What you will do – Which lines of the records below contain the string "ALBIS"? Report each of them.

Records for the exercise –
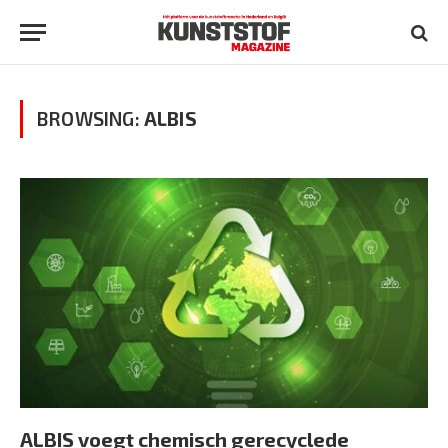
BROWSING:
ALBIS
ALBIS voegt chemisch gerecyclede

==

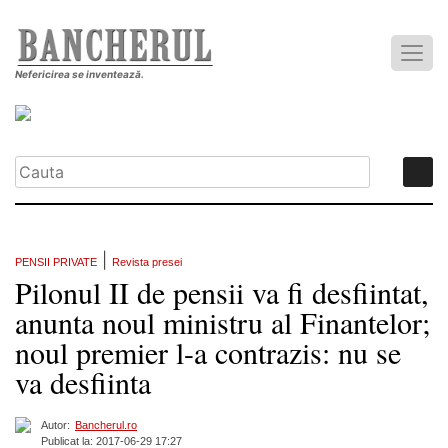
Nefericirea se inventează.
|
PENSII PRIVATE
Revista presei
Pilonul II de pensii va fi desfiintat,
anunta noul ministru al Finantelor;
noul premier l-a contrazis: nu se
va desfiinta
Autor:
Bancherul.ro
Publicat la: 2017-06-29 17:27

* * *

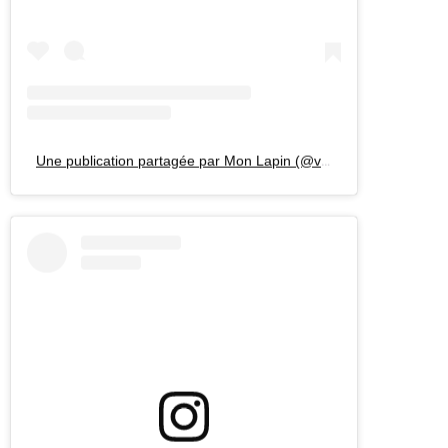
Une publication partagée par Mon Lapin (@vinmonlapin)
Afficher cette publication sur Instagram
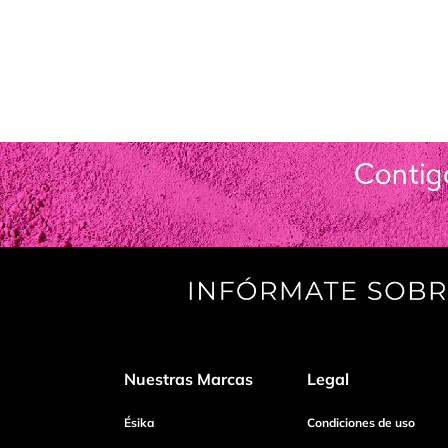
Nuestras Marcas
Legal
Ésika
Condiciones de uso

Problem solution –
ALBIS
ALBIS voegt chemisch gerecyclede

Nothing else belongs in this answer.